To make some comprehensive considerations: Theognis achieved renown in the 4th century BC; at that time, he was already a 'validating' authority and his lines were already used gnomically. Nonetheless, such a status was one aspect of a much more rounded notion of Theognis, which entailed authorship, authority status, as well as an ideological position. This early establishment as an authority influenced the way his poetry was later used. With time, some Theognidean lines (such as the two case studies here examined), being gnomic and reenactable, became commonplaces, acquiring what we could call a proverbial veneer. They circulated autonomously, and were probably being taken up in anthologies;83 finally, in some cases they ended up losing the ascription to Theognis.84 But the necessary condition for their anonymization was their wide circulation -- and other sources attest that they were, at least partly, or up to a certain time, circulating as Theognis'. In other words, their anonymization is a side effect, or better still the end result, of the authority once accorded to Theognis, of his profile of teacher of ethical wisdom which underlies his 4th-century BC reuses. This leads us to the core argument of this paper. We saw that the motifs of 'better not to be born' and the 'adaptability of the octopus' are well attested in Greek literary texts, and it is therefore safe to assume that they were rooted in the Greek imaginary prior to Theognis' own elaboration on them. Hence, already circulating topoi were taken up in Theognis' lines and fitted to the elegiac meter. The metrical arrangement, the renowned authority and gnomic versatility of Theognis' lines had these motifs further established in 'Theognidean versions'. Over the centuries, authors resorted to them more often than to other literary instances of the same imageries, and the lines eventually ended up, with no ascription, in Imperial and Byzantine compilations (425-7 in Suda a 4099; 215-6 in Diogenian. 1.23 cod. Mazarinco = Apostol. 2.39). Seen from this perspective, Theognis' fame and recognized auctoritas, therefore, develop almost as a middle episode in a longer story, which begins with the anonymous wisdom repertory these lines drew from and ends with the anonymous wisdom repertory they eventually became part of.

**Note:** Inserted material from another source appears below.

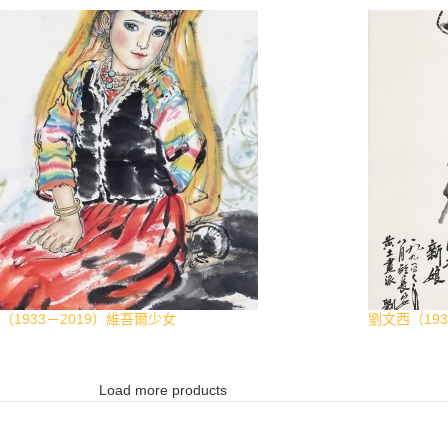
（1933－2019）維吾爾少女
劉文西（19
Load more products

One last question concerns the significance of acknowledging the arc of the Theognidean reception through time. This essay has offered a sample analysis of some chosen Theognidea and of the ways they are quoted in different times, proposing a shift in our perspective on and our approach to the corpus. The survey aimed to show, through selected examples, how much can be discovered by studying how Theognis' lines were appropriated and adjusted over time, by considering what happened, in the reuses, to the ideology the Theognidea first voiced, what later authors thought of the poet, and how Theognis became the 'grumpy aristocrat' of our collective imagination -- or if perhaps this notion developed earlier and actually played a role in the arrangement of the Sylloge itself. Although there might be much we do not know about the Theognidean corpus, there is also a lot that we can say about the journey in time of Theognis' poetry: it is embedded in later authors' texts, and we should keep an eye out for this, shifting the focus onto the indirect tradition and onto the dynamics of reception and quotation.